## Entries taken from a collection
-----
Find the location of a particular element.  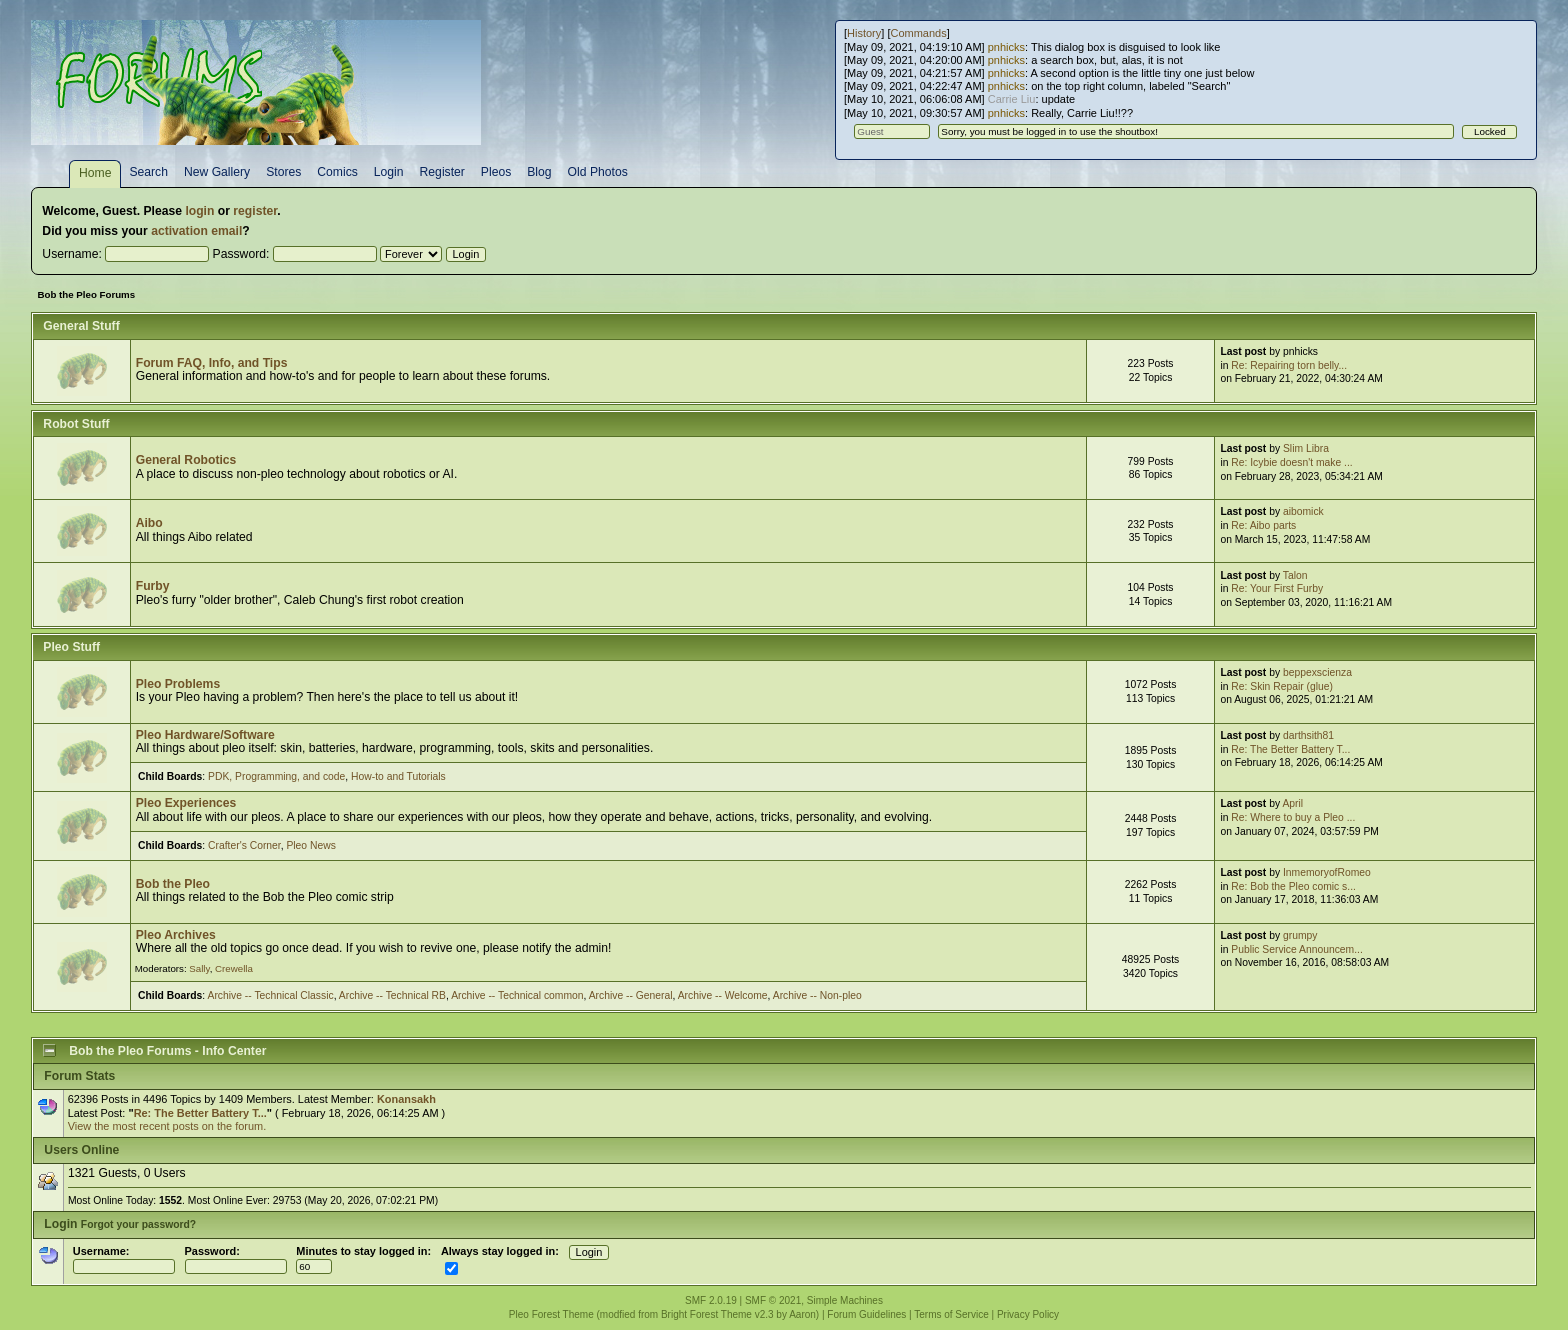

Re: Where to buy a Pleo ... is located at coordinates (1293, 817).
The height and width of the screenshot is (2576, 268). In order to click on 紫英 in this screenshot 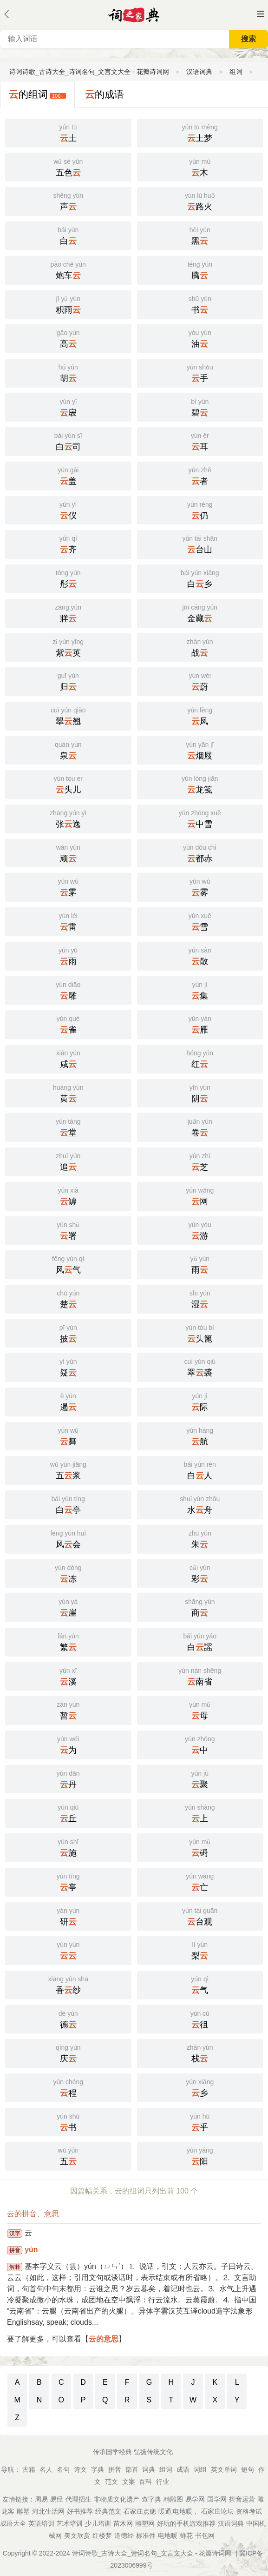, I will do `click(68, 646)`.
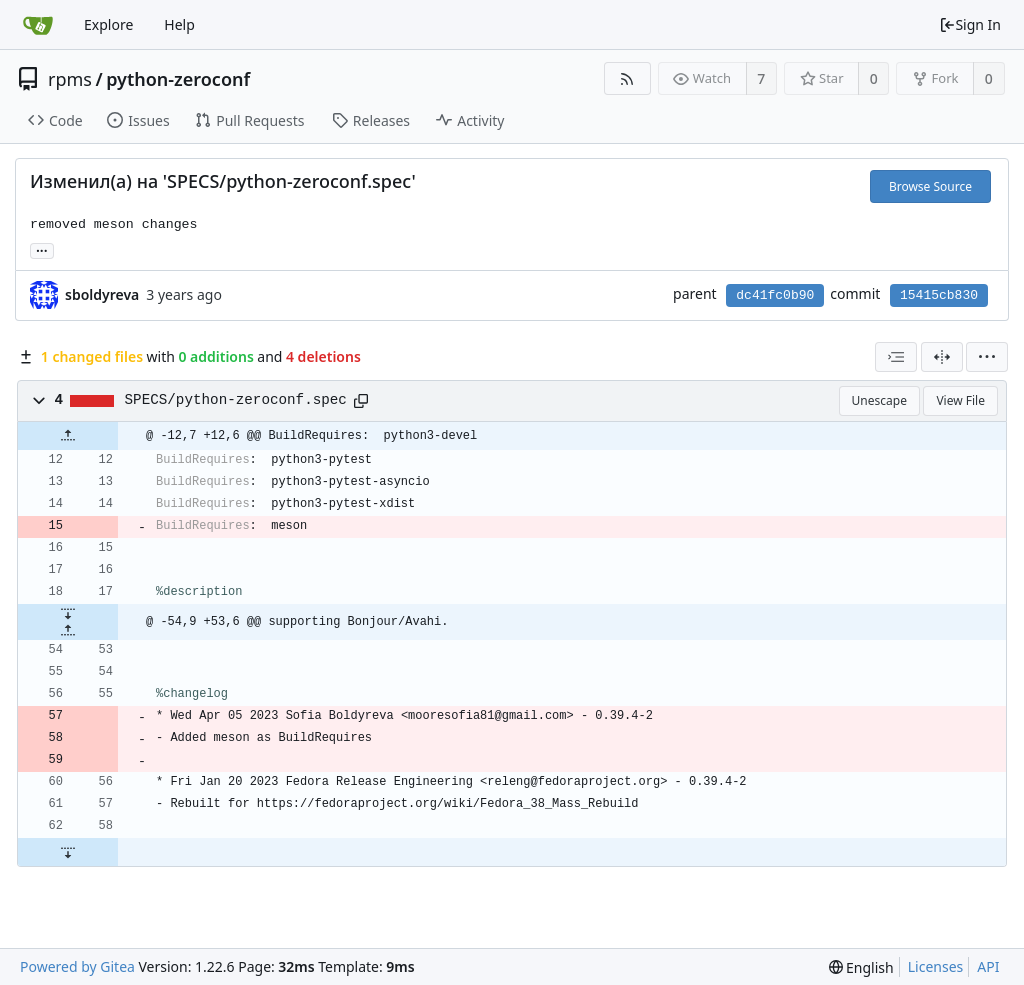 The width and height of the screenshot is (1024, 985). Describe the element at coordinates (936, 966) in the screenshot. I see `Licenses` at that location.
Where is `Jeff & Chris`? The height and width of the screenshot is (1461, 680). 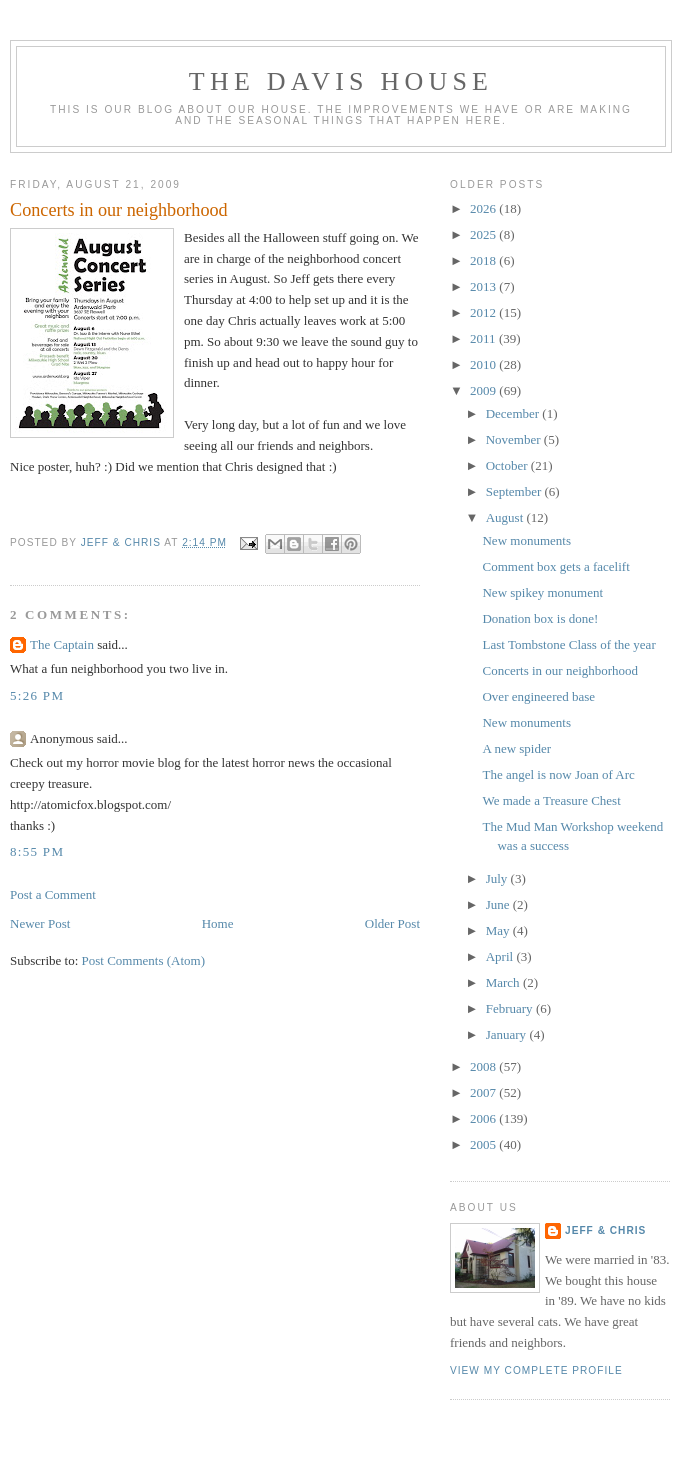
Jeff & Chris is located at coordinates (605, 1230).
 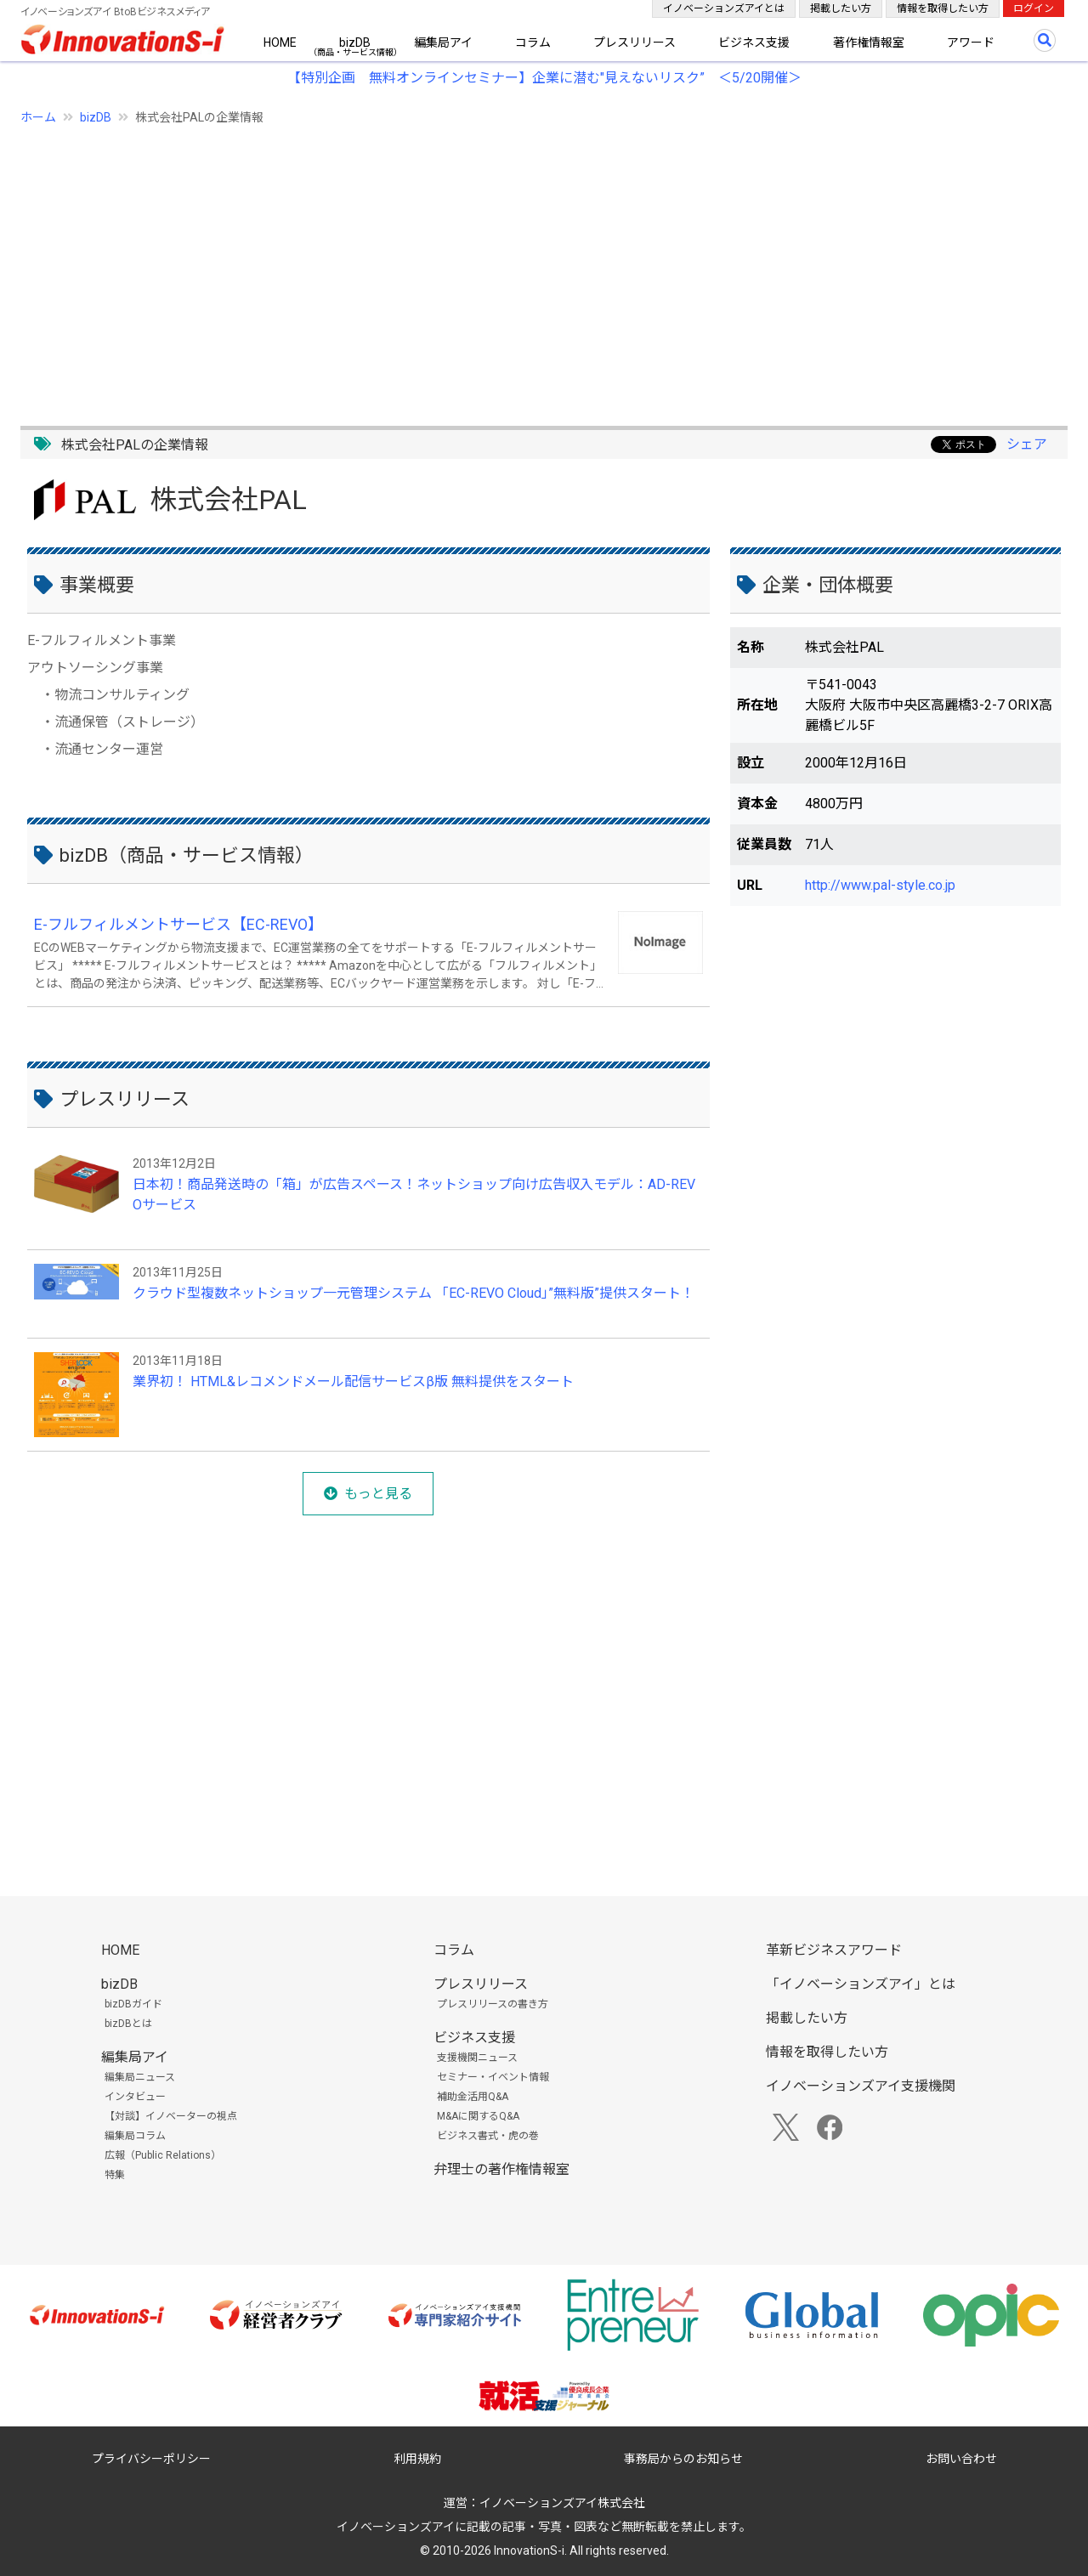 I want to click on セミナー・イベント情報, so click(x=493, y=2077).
-----
Output only these lines, word for word: the line containing "is (1461, 680)." and every line after it through the last line of the data. Omit the pictures.

## Written response
Where is `Jeff & Chris`? The height and width of the screenshot is (1461, 680). 
Jeff & Chris is located at coordinates (605, 1230).
  I want to click on セミナー・イベント情報, so click(x=493, y=2077).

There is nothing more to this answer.